Downtown: Did you ever think you would end up sharing your skills in a corporate setting?
JS: It had crossed my mind, but I always knew it needed to be under the right circumstances. There were a lot of companies who wanted to hire me as a human lie detector, and I had no interest in that because you can never live up to that expectation off stage. To me, the wonderful thing about mentalism is how quickly it creates rapport between total strangers and makes the audience feel like you’ve known them their entire lives. That is what I wanted to bring to the corporate world, and I try to work with companies who are interested in that as well.
Downtown: How do you approach close up versus your stage show?
JS: Well for one thing, there’s a lot less room for error on stage. When you’re on stage, the audience is seeing everything, so every word and action has to be meticulously planned. Close up is more like jazz. You can improvise and take chances. I started out as a close up performer and when I first started doing stage shows, it took a while for me to learn I couldn’t just wander off and start reading minds in the aisles because nobody could see what the hell I was doing. I’ve gotten better at staying on the stage, but that’s still where my impulses go. I’m constantly thinking about how to make my stage work feel more personal.

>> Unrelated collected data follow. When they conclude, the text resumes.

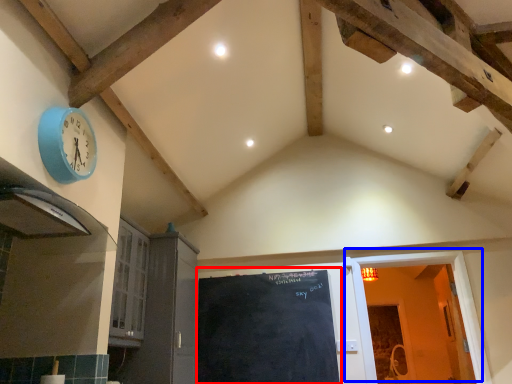 Question: Which of the following is the closest to the observer, bulletin board (highlighted by a red box) or door (highlighted by a blue box)?

Choices:
 (A) bulletin board
 (B) door

Answer: (B) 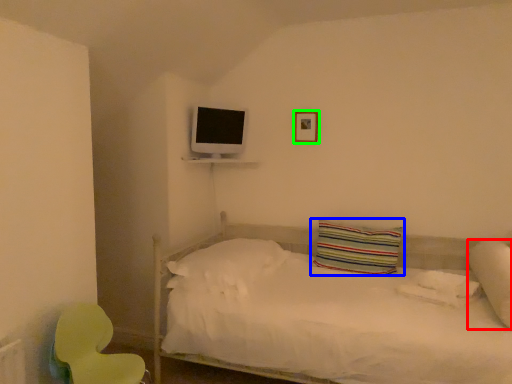 Question: Estimate the real-world distances between objects in this image. Which object is farther from pillow (highlighted by a red box), pillow (highlighted by a blue box) or picture frame (highlighted by a green box)?

Choices:
 (A) pillow
 (B) picture frame

Answer: (B)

I think there’s just something special about standing a foot away from someone and showing them something completely impossible.

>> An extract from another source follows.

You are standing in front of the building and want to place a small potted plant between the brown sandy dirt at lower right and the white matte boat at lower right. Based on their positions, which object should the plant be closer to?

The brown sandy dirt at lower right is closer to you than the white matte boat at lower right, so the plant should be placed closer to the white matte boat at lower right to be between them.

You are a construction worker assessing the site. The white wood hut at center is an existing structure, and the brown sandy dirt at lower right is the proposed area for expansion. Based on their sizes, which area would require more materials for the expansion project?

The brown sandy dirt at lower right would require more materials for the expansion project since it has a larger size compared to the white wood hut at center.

Downtown: What is the at home seance show you are developing?
JS: The show is called “The Other Side,” and it’s a modern spin on a victorian Séance. Each night, fourteen audience members are invited to a complimentary cocktail party, taken through the history of spiritualism and then ultimately participate in a Séance of their own. I’ve performed iterations of the show for nearly four years, but this is the first time it will be performed for an extended run. The “in home” element was really an idea of necessity. We wanted to take our time finding the show a permanent venue so while we searched, we decided to workshop it in private apartments throughout the city. It was a fascinating learning experience because, historically, that’s how many Séances were done. An aristocrat would hire a medium to come to his or her home and create this experience in their parlor for their friends and family. In a way, these mediums were perfecting the art of site specific theatre before it even existed.
Downtown: Where can people see you now?
Downtown: What is different about your new show?

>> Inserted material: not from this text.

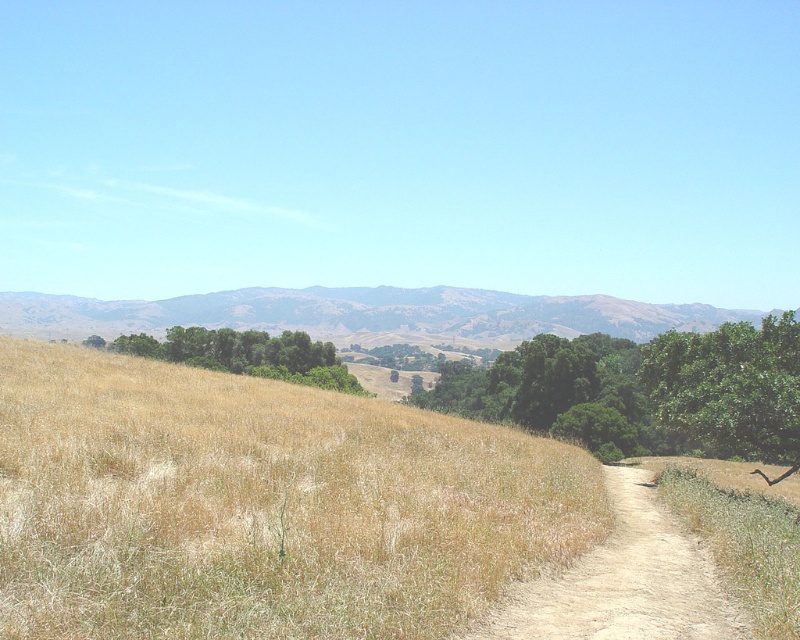 You are a hiker standing on the dry grass at center. You want to reach the green leafy trees at center. Given that your average walking speed is 1.5 meters per second, how many seconds will it take you to walk directly to the trees?

The distance between the dry grass at center and the green leafy trees at center is 49.90 meters. At a walking speed of 1.5 meters per second, dividing the distance by the speed gives approximately 33.27 seconds. Therefore, it will take roughly 33 seconds to reach the trees.

You are a hiker trying to navigate through the dusty sand path at center. There is a green leafy tree at right nearby. Can you estimate whether the path is narrower than the tree?

The dusty sand path at center is smaller than green leafy tree at right, so yes, the path is narrower than the tree.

JS: I think what makes “The Other Side” special is that it really does have something to offer regardless of whether or not you believe in ghosts. As a skeptic myself, I’m much more interested in how Séances brought people together and sparked the cultural imagination than with whether or not they were “real”. I think that mystery is half the fun.
Downtown: How do you develop your show/act?
JS: For me, it usually starts with a story. A lot of my act is built around personal or historical stories that I think are interesting and worth telling. Then it becomes a question of how can magic (or more often mentalism) improve the telling of this story? And if it can’t, I either scrap the idea or sometimes just tell the story on its own. There’s nothing worse than forcing magic onto art that doesn’t need it. I don’t think anyone would have enjoyed Hamlet more as a card trick.
Downtown: How do you keep it interesting for yourself from night to night?
JS: The great thing about a mind-reading show is it’s literally different every single night. There are a few moments where I may be trying to influence someone to make a certain choice, but by and large I have absolutely no idea what people are going to think of before the show begins so I’m getting to experience the show with them. That said, anytime the act starts to feel too comfortable I’ll always try and push myself to take a risk even if that means doing something I know might not have a 100 percent chance of working out.
Downtown: Chicago or NY pizza?
JS: Oh Chicago without a doubt. Jon Stewart once accused deep dish of basically being tomato soup in a bread bowl, and I honestly didn’t realize he meant it as an insult.
Downtown: Favorite venue Downtown?
JS: It sounds silly, but the Regal Cinema in Battery Park is probably one of my favorite places to go when I have a day off. I’m a film nerd at heart, and, in addition to being a great theatre, that whole neighborhood just feels so different from the rest of the island. It reminds me of Chicago. The streets are wide and when the movie is over you can grab a milkshake from Shake Shack and just walk along the waterfront, which I think is one of the nicest walks in New York’s City.